### Problem description
For the material below, return exactly the lines starting at the one holding "Find the location of a particular element. Image" and ending at the one holding "Image resolution: width=768 pixels, height=2348", counting both as part of the range.

### Data for analysis
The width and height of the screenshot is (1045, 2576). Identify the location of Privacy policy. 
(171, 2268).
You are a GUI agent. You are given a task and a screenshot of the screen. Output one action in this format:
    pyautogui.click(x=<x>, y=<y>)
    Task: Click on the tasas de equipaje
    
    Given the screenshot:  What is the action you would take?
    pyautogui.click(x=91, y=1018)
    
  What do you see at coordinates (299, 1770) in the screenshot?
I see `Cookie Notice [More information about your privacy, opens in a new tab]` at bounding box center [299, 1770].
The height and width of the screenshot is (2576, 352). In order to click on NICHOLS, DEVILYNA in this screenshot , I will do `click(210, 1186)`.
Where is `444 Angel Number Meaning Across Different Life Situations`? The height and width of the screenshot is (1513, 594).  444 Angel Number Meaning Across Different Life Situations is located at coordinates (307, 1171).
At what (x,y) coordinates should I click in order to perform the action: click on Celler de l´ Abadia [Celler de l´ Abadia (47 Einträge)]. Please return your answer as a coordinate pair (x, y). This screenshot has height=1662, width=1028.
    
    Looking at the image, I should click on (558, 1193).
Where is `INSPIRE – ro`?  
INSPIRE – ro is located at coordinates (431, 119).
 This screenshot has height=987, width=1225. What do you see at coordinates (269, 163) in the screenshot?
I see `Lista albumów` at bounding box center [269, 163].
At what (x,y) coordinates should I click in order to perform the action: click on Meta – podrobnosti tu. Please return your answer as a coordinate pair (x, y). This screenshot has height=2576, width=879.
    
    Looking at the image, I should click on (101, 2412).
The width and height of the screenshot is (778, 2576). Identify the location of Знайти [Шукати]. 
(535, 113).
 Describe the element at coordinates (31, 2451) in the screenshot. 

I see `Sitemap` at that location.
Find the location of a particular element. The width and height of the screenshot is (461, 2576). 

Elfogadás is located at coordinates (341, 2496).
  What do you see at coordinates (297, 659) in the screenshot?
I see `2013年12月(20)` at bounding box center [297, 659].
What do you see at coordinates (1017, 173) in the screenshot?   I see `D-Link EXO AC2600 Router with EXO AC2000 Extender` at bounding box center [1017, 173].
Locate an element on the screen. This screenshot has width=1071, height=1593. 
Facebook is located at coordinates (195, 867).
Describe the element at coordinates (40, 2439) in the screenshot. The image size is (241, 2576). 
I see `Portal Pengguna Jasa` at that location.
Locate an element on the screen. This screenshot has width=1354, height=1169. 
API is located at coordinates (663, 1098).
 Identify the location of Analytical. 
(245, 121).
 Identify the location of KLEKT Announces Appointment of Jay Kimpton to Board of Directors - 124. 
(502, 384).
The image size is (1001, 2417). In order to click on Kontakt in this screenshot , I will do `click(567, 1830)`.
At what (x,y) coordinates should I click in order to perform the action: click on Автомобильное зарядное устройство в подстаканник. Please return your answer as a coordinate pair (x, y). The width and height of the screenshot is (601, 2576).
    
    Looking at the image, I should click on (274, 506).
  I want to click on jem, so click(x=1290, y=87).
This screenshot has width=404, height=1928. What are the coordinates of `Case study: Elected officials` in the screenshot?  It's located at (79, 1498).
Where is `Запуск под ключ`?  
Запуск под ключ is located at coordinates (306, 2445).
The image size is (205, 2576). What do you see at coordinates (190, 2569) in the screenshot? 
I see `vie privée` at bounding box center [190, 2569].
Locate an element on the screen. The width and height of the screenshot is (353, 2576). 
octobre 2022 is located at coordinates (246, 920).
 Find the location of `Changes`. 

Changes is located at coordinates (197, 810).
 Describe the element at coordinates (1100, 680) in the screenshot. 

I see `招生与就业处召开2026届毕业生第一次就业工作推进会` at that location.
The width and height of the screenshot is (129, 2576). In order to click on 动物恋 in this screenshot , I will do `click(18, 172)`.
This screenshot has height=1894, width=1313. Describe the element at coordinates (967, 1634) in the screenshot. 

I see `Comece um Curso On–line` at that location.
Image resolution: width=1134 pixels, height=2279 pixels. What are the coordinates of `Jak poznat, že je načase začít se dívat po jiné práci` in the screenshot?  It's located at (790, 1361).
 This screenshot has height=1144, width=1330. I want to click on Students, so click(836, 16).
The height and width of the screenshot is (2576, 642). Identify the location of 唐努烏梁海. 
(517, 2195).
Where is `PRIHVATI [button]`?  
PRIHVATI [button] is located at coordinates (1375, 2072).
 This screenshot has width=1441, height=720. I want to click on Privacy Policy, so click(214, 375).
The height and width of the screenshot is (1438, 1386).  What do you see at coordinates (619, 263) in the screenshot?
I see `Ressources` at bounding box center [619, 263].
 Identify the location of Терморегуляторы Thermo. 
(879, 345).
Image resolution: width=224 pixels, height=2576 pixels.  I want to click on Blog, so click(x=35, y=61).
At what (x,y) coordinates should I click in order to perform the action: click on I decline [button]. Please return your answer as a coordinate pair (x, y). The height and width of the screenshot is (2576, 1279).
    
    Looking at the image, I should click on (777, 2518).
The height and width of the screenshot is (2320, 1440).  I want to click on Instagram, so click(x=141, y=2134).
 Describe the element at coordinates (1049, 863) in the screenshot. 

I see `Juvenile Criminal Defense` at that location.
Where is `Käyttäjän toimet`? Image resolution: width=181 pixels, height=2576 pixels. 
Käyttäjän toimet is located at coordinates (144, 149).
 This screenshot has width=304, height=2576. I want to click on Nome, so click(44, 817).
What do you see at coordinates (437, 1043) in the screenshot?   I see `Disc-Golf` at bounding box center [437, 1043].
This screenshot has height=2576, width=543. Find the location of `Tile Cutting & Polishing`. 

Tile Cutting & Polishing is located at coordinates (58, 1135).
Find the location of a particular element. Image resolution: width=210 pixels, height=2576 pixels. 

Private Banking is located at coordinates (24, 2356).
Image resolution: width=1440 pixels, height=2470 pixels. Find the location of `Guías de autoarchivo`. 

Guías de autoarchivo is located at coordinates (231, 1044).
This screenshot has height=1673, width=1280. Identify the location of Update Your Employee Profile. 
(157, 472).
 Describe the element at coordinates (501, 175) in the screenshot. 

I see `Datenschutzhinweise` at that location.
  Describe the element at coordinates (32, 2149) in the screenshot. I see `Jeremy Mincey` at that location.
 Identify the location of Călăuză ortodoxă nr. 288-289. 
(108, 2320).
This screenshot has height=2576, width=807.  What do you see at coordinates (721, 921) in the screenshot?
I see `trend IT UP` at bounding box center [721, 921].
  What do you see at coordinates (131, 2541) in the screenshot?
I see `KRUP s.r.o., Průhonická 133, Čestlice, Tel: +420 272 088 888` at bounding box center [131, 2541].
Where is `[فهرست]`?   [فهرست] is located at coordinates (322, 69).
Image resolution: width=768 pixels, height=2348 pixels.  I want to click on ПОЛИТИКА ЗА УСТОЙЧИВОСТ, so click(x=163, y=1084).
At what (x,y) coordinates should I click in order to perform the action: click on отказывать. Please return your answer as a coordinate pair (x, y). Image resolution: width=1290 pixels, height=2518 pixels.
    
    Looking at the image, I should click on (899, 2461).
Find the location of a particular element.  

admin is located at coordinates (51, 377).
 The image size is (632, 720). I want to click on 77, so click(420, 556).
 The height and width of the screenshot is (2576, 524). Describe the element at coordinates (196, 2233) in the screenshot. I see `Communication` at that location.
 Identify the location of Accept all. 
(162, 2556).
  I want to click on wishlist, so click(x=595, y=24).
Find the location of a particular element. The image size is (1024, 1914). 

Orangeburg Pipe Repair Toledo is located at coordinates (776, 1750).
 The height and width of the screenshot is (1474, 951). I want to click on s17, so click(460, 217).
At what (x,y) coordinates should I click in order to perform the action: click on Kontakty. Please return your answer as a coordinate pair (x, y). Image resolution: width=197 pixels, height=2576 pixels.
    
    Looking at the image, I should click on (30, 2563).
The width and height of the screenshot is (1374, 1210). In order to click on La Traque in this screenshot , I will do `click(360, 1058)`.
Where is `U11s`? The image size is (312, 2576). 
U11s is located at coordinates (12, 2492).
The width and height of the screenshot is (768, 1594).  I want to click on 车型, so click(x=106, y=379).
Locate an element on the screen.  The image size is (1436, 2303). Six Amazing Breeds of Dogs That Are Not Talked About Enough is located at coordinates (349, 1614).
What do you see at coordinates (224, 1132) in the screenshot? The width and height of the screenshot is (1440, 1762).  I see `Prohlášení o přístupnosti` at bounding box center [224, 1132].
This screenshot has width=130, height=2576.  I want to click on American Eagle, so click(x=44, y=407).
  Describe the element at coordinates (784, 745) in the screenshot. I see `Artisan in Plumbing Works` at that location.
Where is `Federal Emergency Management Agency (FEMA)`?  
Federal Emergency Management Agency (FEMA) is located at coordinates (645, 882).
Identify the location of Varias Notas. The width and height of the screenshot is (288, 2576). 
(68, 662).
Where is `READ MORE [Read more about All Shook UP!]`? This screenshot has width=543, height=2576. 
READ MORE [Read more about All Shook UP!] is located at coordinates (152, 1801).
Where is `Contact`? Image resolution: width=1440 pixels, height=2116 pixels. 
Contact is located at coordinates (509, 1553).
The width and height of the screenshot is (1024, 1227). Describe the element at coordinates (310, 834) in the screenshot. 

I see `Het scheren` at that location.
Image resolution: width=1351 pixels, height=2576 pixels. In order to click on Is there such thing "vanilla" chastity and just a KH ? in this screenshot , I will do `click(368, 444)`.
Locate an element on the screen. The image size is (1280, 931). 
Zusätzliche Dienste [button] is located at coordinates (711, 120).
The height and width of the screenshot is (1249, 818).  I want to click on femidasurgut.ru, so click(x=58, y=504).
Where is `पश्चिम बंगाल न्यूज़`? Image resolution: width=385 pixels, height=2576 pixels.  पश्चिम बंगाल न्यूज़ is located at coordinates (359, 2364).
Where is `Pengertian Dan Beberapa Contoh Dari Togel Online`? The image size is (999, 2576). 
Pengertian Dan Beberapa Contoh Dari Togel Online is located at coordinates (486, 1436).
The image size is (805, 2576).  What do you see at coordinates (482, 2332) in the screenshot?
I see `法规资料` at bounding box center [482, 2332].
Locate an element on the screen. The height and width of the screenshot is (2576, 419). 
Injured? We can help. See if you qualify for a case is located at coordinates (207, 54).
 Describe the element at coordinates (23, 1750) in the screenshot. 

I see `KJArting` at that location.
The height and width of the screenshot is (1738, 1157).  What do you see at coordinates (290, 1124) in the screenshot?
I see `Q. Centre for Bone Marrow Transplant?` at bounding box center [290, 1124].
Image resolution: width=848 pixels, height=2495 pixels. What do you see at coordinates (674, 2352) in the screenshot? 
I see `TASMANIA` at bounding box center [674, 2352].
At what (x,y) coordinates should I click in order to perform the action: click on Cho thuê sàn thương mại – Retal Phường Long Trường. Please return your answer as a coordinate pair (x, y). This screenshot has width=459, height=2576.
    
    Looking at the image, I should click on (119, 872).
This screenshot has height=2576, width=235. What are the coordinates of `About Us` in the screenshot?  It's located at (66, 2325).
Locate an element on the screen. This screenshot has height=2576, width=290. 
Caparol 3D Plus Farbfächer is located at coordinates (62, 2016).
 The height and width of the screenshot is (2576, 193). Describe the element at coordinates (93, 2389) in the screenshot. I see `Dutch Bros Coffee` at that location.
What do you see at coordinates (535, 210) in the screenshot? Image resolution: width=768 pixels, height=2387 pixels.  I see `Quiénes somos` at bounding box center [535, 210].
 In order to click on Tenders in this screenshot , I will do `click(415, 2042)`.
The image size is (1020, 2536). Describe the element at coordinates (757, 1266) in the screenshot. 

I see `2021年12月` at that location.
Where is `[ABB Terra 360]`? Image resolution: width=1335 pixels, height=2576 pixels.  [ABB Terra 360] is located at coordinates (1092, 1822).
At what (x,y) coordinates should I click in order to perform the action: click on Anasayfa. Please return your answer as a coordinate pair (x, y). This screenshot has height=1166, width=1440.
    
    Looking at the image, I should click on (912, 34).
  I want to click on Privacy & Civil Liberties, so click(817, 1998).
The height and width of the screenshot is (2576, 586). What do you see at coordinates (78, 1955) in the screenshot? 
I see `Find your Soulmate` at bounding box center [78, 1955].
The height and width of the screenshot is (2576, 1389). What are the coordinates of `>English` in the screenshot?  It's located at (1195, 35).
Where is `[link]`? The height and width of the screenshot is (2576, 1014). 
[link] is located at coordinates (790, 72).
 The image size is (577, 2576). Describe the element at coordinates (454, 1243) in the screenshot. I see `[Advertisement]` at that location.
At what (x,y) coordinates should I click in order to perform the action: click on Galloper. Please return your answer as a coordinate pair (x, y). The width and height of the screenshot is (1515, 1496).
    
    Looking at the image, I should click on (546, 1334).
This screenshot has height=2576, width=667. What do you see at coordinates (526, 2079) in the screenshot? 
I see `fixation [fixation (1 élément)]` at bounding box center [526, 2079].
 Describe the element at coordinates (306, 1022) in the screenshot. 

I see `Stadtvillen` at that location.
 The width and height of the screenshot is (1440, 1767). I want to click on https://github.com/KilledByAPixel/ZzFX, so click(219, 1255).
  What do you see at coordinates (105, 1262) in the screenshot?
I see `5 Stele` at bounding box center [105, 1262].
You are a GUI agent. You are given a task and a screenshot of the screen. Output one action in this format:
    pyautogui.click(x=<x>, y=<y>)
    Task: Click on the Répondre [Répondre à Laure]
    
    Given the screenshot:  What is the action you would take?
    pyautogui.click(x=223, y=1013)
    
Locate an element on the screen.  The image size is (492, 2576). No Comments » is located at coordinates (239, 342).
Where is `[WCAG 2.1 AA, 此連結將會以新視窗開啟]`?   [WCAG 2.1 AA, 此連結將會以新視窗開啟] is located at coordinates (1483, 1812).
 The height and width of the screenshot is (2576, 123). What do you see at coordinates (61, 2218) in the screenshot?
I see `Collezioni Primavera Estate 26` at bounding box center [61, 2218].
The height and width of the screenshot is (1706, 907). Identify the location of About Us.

### Written response
Find the location of a particular element. Image resolution: width=210 pixels, height=2576 pixels. 

Private Banking is located at coordinates (24, 2356).
Image resolution: width=1440 pixels, height=2470 pixels. Find the location of `Guías de autoarchivo`. 

Guías de autoarchivo is located at coordinates (231, 1044).
This screenshot has height=1673, width=1280. Identify the location of Update Your Employee Profile. 
(157, 472).
 Describe the element at coordinates (501, 175) in the screenshot. 

I see `Datenschutzhinweise` at that location.
  Describe the element at coordinates (32, 2149) in the screenshot. I see `Jeremy Mincey` at that location.
 Identify the location of Călăuză ortodoxă nr. 288-289. 
(108, 2320).
This screenshot has height=2576, width=807.  What do you see at coordinates (721, 921) in the screenshot?
I see `trend IT UP` at bounding box center [721, 921].
  What do you see at coordinates (131, 2541) in the screenshot?
I see `KRUP s.r.o., Průhonická 133, Čestlice, Tel: +420 272 088 888` at bounding box center [131, 2541].
Where is `[فهرست]`?   [فهرست] is located at coordinates (322, 69).
Image resolution: width=768 pixels, height=2348 pixels.  I want to click on ПОЛИТИКА ЗА УСТОЙЧИВОСТ, so click(x=163, y=1084).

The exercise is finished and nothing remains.